For more information see cpu-utilization.

Also see the note at the end for a libaio polling example.

Example: xNVMe vs other fio ioengines

Now let us continue the comparison between the xNVMe ioengine's backends and fio ioengines from Part 1.
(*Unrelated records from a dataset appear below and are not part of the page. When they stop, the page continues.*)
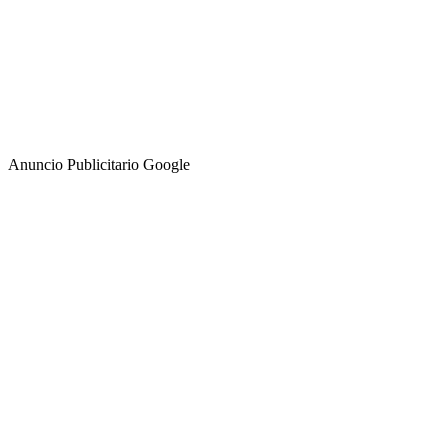
Anuncio Publicitario Google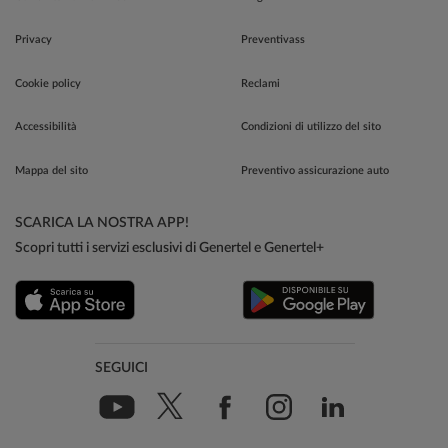
Privacy
Preventivass
Cookie policy
Reclami
Accessibilità
Condizioni di utilizzo del sito
Mappa del sito
Preventivo assicurazione auto
SCARICA LA NOSTRA APP!
Scopri tutti i servizi esclusivi di Genertel e Genertel+
SEGUICI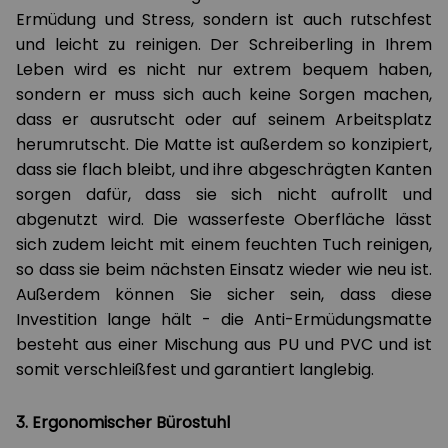
Ermüdung und Stress, sondern ist auch rutschfest
und leicht zu reinigen. Der Schreiberling in Ihrem
Leben wird es nicht nur extrem bequem haben,
sondern er muss sich auch keine Sorgen machen,
dass er ausrutscht oder auf seinem Arbeitsplatz
herumrutscht. Die Matte ist außerdem so konzipiert,
dass sie flach bleibt, und ihre abgeschrägten Kanten
sorgen dafür, dass sie sich nicht aufrollt und
abgenutzt wird. Die wasserfeste Oberfläche lässt
sich zudem leicht mit einem feuchten Tuch reinigen,
so dass sie beim nächsten Einsatz wieder wie neu ist.
Außerdem können Sie sicher sein, dass diese
Investition lange hält - die Anti-Ermüdungsmatte
besteht aus einer Mischung aus PU und PVC und ist
somit verschleißfest und garantiert langlebig.
3. Ergonomischer Bürostuhl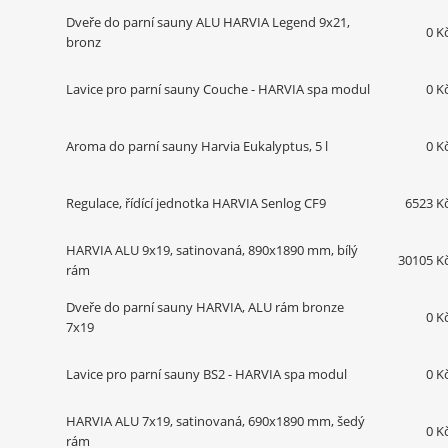
Dveře do parní sauny ALU HARVIA Legend 9x21,
0 K
bronz
Lavice pro parní sauny Couche - HARVIA spa modul
0 K
Aroma do parní sauny Harvia Eukalyptus, 5 l
0 K
Regulace, řídící jednotka HARVIA Senlog CF9
6523 K
HARVIA ALU 9x19, satinovaná, 890x1890 mm, bílý
30105 K
rám
Dveře do parní sauny HARVIA, ALU rám bronze
0 K
7x19
Lavice pro parní sauny BS2 - HARVIA spa modul
0 K
HARVIA ALU 7x19, satinovaná, 690x1890 mm, šedý
0 K
rám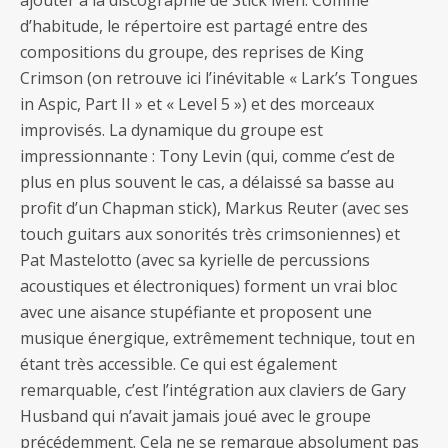
ajouter à la discographie de Stick Men. Comme
d’habitude, le répertoire est partagé entre des
compositions du groupe, des reprises de King
Crimson (on retrouve ici l’inévitable « Lark’s Tongues
in Aspic, Part II » et « Level 5 ») et des morceaux
improvisés. La dynamique du groupe est
impressionnante : Tony Levin (qui, comme c’est de
plus en plus souvent le cas, a délaissé sa basse au
profit d’un Chapman stick), Markus Reuter (avec ses
touch guitars aux sonorités très crimsoniennes) et
Pat Mastelotto (avec sa kyrielle de percussions
acoustiques et électroniques) forment un vrai bloc
avec une aisance stupéfiante et proposent une
musique énergique, extrêmement technique, tout en
étant très accessible. Ce qui est également
remarquable, c’est l’intégration aux claviers de Gary
Husband qui n’avait jamais joué avec le groupe
précédemment. Cela ne se remarque absolument pas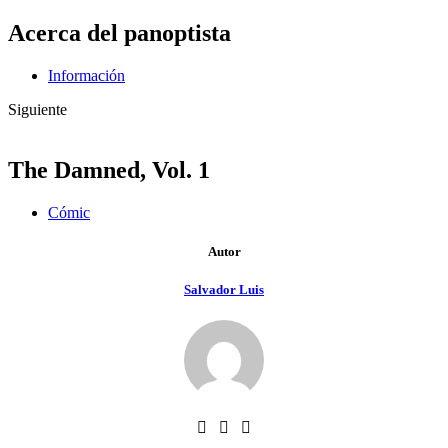
Acerca del panoptista
Información
Siguiente
The Damned, Vol. 1
Cómic
Autor
Salvador Luis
We show a few more workloads to illustrate the performance penalty introduced by xNVMe. The first series of experiments compares xNVMe's io_uring backend against fio's io_uring ioengine with polled completions. Then we will compare the xNVMe io_uring_cmd backend with fio's new io_uring_cmd ioengine. Later on we will also see how the xNVMe ioengine using the SPDK driver fares against the default SPDK fio ioengine.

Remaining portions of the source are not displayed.